* What this task involves
Write the data below out again, unchanged.
+++++
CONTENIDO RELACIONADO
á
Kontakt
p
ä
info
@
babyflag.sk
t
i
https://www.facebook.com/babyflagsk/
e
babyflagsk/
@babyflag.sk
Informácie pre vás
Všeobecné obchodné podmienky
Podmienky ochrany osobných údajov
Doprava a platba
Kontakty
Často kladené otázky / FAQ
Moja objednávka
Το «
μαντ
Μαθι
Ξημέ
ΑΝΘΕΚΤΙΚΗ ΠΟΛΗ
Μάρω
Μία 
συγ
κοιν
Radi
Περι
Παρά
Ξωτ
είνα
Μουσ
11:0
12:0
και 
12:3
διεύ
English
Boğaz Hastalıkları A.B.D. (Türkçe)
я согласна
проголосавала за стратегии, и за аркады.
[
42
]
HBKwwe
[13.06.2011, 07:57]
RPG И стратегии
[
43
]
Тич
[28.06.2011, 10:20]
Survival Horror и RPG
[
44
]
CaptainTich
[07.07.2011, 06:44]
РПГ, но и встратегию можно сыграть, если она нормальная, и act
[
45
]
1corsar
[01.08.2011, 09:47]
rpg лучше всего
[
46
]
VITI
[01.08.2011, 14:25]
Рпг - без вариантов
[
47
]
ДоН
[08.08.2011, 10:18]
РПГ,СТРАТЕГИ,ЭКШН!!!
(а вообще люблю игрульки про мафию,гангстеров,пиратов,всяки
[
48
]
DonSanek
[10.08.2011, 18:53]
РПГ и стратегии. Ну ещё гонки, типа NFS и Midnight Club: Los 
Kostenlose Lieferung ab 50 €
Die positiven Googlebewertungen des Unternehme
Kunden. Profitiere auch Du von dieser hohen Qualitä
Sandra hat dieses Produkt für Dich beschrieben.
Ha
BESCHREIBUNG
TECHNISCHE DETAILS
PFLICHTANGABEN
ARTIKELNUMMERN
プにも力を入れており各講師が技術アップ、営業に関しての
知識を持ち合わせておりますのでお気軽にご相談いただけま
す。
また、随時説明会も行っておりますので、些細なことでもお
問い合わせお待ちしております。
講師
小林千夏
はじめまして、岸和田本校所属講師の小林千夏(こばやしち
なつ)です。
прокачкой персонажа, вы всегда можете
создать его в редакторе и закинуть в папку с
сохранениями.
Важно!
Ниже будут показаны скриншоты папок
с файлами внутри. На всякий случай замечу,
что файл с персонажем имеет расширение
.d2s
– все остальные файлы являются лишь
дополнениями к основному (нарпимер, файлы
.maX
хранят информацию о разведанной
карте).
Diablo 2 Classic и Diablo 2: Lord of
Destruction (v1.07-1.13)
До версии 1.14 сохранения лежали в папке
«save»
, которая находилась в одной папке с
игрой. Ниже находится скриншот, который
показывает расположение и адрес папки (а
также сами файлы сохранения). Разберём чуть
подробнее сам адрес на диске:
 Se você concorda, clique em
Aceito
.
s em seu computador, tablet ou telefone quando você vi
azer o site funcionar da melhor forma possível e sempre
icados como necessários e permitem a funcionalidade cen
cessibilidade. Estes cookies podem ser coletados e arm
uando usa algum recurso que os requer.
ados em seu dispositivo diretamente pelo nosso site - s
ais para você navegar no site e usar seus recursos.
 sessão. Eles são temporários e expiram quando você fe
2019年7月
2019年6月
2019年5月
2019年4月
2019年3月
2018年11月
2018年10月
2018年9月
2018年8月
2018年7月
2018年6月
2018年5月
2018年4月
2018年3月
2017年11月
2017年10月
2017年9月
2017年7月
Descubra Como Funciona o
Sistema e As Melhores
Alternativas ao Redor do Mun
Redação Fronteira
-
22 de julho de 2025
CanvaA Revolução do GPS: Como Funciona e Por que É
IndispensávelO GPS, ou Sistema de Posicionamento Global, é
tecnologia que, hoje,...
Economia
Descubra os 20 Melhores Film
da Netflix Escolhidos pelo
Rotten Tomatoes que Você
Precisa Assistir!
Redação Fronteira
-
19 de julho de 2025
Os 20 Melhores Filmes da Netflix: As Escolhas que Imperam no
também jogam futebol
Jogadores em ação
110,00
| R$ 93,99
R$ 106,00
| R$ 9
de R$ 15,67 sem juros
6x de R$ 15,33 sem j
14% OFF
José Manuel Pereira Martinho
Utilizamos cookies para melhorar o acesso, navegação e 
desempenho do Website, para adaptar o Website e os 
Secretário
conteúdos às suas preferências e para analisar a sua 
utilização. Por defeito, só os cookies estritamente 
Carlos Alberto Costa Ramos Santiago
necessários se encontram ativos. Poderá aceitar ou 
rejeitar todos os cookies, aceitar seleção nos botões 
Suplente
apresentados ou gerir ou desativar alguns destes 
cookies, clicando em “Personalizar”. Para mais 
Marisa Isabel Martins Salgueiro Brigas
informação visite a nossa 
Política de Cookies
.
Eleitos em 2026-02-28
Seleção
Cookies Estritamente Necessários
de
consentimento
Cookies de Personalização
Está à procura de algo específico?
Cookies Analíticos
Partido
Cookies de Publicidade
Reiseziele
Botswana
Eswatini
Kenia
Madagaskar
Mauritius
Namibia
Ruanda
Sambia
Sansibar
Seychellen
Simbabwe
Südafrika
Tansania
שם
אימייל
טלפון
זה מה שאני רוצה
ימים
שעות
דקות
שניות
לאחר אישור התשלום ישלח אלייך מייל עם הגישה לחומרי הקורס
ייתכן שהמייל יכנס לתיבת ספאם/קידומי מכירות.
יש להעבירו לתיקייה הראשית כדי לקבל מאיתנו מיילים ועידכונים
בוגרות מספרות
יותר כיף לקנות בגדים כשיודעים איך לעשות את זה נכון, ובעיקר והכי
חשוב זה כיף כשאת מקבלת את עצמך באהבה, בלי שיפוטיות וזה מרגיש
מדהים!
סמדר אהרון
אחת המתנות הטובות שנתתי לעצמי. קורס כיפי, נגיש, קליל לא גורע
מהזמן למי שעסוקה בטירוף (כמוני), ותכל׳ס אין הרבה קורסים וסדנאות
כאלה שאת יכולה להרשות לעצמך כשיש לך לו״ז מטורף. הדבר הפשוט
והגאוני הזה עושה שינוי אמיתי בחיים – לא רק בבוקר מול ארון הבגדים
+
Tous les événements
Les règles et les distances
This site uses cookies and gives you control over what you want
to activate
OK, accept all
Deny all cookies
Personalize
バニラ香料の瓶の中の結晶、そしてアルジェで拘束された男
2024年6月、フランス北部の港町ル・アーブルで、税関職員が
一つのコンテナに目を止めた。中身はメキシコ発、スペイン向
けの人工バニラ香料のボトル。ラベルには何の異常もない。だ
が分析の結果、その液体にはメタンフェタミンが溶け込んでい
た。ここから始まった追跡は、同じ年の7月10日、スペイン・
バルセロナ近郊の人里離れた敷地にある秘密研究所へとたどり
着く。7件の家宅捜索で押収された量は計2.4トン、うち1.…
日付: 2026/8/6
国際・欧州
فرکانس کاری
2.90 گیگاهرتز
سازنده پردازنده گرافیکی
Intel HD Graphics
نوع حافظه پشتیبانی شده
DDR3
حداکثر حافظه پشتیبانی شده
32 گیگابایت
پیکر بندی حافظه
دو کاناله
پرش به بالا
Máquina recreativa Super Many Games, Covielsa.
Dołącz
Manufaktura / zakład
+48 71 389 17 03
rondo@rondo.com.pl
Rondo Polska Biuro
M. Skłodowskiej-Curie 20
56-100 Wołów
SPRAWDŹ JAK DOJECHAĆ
+++++
* Task response
CONTENIDO RELACIONADO
á
Kontakt
p
ä
info
@
babyflag.sk
t
i
https://www.facebook.com/babyflagsk/
e
babyflagsk/
@babyflag.sk
Informácie pre vás
Všeobecné obchodné podmienky
Podmienky ochrany osobných údajov
Doprava a platba
Kontakty
Často kladené otázky / FAQ
Moja objednávka
Το «
μαντ
Μαθι
Ξημέ
ΑΝΘΕΚΤΙΚΗ ΠΟΛΗ
Μάρω
Μία 
συγ
κοιν
Radi
Περι
Παρά
Ξωτ
είνα
Μουσ
11:0
12:0
και 
12:3
διεύ
English
Boğaz Hastalıkları A.B.D. (Türkçe)
я согласна
проголосавала за стратегии, и за аркады.
[
42
]
HBKwwe
[13.06.2011, 07:57]
RPG И стратегии
[
43
]
Тич
[28.06.2011, 10:20]
Survival Horror и RPG
[
44
]
CaptainTich
[07.07.2011, 06:44]
РПГ, но и встратегию можно сыграть, если она нормальная, и act
[
45
]
1corsar
[01.08.2011, 09:47]
rpg лучше всего
[
46
]
VITI
[01.08.2011, 14:25]
Рпг - без вариантов
[
47
]
ДоН
[08.08.2011, 10:18]
РПГ,СТРАТЕГИ,ЭКШН!!!
(а вообще люблю игрульки про мафию,гангстеров,пиратов,всяки
[
48
]
DonSanek
[10.08.2011, 18:53]
РПГ и стратегии. Ну ещё гонки, типа NFS и Midnight Club: Los 
Kostenlose Lieferung ab 50 €
Die positiven Googlebewertungen des Unternehme
Kunden. Profitiere auch Du von dieser hohen Qualitä
Sandra hat dieses Produkt für Dich beschrieben.
Ha
BESCHREIBUNG
TECHNISCHE DETAILS
PFLICHTANGABEN
ARTIKELNUMMERN
プにも力を入れており各講師が技術アップ、営業に関しての
知識を持ち合わせておりますのでお気軽にご相談いただけま
す。
また、随時説明会も行っておりますので、些細なことでもお
問い合わせお待ちしております。
講師
小林千夏
はじめまして、岸和田本校所属講師の小林千夏(こばやしち
なつ)です。
прокачкой персонажа, вы всегда можете
создать его в редакторе и закинуть в папку с
сохранениями.
Важно!
Ниже будут показаны скриншоты папок
с файлами внутри. На всякий случай замечу,
что файл с персонажем имеет расширение
.d2s
– все остальные файлы являются лишь
дополнениями к основному (нарпимер, файлы
.maX
хранят информацию о разведанной
карте).
Diablo 2 Classic и Diablo 2: Lord of
Destruction (v1.07-1.13)
До версии 1.14 сохранения лежали в папке
«save»
, которая находилась в одной папке с
игрой. Ниже находится скриншот, который
показывает расположение и адрес папки (а
также сами файлы сохранения). Разберём чуть
подробнее сам адрес на диске:
 Se você concorda, clique em
Aceito
.
s em seu computador, tablet ou telefone quando você vi
azer o site funcionar da melhor forma possível e sempre
icados como necessários e permitem a funcionalidade cen
cessibilidade. Estes cookies podem ser coletados e arm
uando usa algum recurso que os requer.
ados em seu dispositivo diretamente pelo nosso site - s
ais para você navegar no site e usar seus recursos.
 sessão. Eles são temporários e expiram quando você fe
2019年7月
2019年6月
2019年5月
2019年4月
2019年3月
2018年11月
2018年10月
2018年9月
2018年8月
2018年7月
2018年6月
2018年5月
2018年4月
2018年3月
2017年11月
2017年10月
2017年9月
2017年7月
Descubra Como Funciona o
Sistema e As Melhores
Alternativas ao Redor do Mun
Redação Fronteira
-
22 de julho de 2025
CanvaA Revolução do GPS: Como Funciona e Por que É
IndispensávelO GPS, ou Sistema de Posicionamento Global, é
tecnologia que, hoje,...
Economia
Descubra os 20 Melhores Film
da Netflix Escolhidos pelo
Rotten Tomatoes que Você
Precisa Assistir!
Redação Fronteira
-
19 de julho de 2025
Os 20 Melhores Filmes da Netflix: As Escolhas que Imperam no
também jogam futebol
Jogadores em ação
110,00
| R$ 93,99
R$ 106,00
| R$ 9
de R$ 15,67 sem juros
6x de R$ 15,33 sem j
14% OFF
José Manuel Pereira Martinho
Utilizamos cookies para melhorar o acesso, navegação e 
desempenho do Website, para adaptar o Website e os 
Secretário
conteúdos às suas preferências e para analisar a sua 
utilização. Por defeito, só os cookies estritamente 
Carlos Alberto Costa Ramos Santiago
necessários se encontram ativos. Poderá aceitar ou 
rejeitar todos os cookies, aceitar seleção nos botões 
Suplente
apresentados ou gerir ou desativar alguns destes 
cookies, clicando em “Personalizar”. Para mais 
Marisa Isabel Martins Salgueiro Brigas
informação visite a nossa 
Política de Cookies
.
Eleitos em 2026-02-28
Seleção
Cookies Estritamente Necessários
de
consentimento
Cookies de Personalização
Está à procura de algo específico?
Cookies Analíticos
Partido
Cookies de Publicidade
Reiseziele
Botswana
Eswatini
Kenia
Madagaskar
Mauritius
Namibia
Ruanda
Sambia
Sansibar
Seychellen
Simbabwe
Südafrika
Tansania
שם
אימייל
טלפון
זה מה שאני רוצה
ימים
שעות
דקות
שניות
לאחר אישור התשלום ישלח אלייך מייל עם הגישה לחומרי הקורס
ייתכן שהמייל יכנס לתיבת ספאם/קידומי מכירות.
יש להעבירו לתיקייה הראשית כדי לקבל מאיתנו מיילים ועידכונים
בוגרות מספרות
יותר כיף לקנות בגדים כשיודעים איך לעשות את זה נכון, ובעיקר והכי
חשוב זה כיף כשאת מקבלת את עצמך באהבה, בלי שיפוטיות וזה מרגיש
מדהים!
סמדר אהרון
אחת המתנות הטובות שנתתי לעצמי. קורס כיפי, נגיש, קליל לא גורע
מהזמן למי שעסוקה בטירוף (כמוני), ותכל׳ס אין הרבה קורסים וסדנאות
כאלה שאת יכולה להרשות לעצמך כשיש לך לו״ז מטורף. הדבר הפשוט
והגאוני הזה עושה שינוי אמיתי בחיים – לא רק בבוקר מול ארון הבגדים
+
Tous les événements
Les règles et les distances
This site uses cookies and gives you control over what you want
to activate
OK, accept all
Deny all cookies
Personalize
バニラ香料の瓶の中の結晶、そしてアルジェで拘束された男
2024年6月、フランス北部の港町ル・アーブルで、税関職員が
一つのコンテナに目を止めた。中身はメキシコ発、スペイン向
けの人工バニラ香料のボトル。ラベルには何の異常もない。だ
が分析の結果、その液体にはメタンフェタミンが溶け込んでい
た。ここから始まった追跡は、同じ年の7月10日、スペイン・
バルセロナ近郊の人里離れた敷地にある秘密研究所へとたどり
着く。7件の家宅捜索で押収された量は計2.4トン、うち1.…
日付: 2026/8/6
国際・欧州
فرکانس کاری
2.90 گیگاهرتز
سازنده پردازنده گرافیکی
Intel HD Graphics
نوع حافظه پشتیبانی شده
DDR3
حداکثر حافظه پشتیبانی شده
32 گیگابایت
پیکر بندی حافظه
دو کاناله
پرش به بالا
Máquina recreativa Super Many Games, Covielsa.
Dołącz
Manufaktura / zakład
+48 71 389 17 03
rondo@rondo.com.pl
Rondo Polska Biuro
M. Skłodowskiej-Curie 20
56-100 Wołów
SPRAWDŹ JAK DOJECHAĆ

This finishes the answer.